== Segment start ==
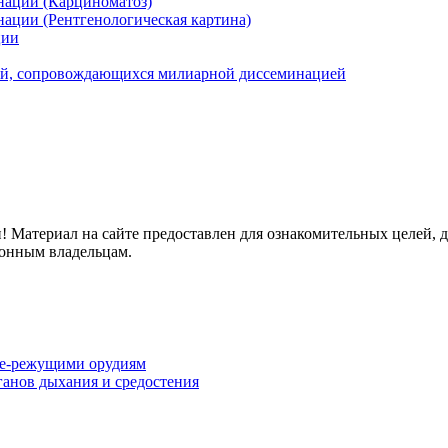
нации (Карциноматоз)
ации (Рентгенологическая картина)
ции
ий, сопровождающихся милиарной диссеминацией
ри! Материал на сайте предоставлен для ознакомительных целей, 
конным владельцам.
ще-режущими орудиям
анов дыхания и средостения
== Segment end ==
**What is being asked:**
Without including any picture, output all the material exactly as it appears.

**Result of the exercise:**
нации (Карциноматоз)
ации (Рентгенологическая картина)
ции
ий, сопровождающихся милиарной диссеминацией
ри! Материал на сайте предоставлен для ознакомительных целей, 
конным владельцам.
ще-режущими орудиям
анов дыхания и средостения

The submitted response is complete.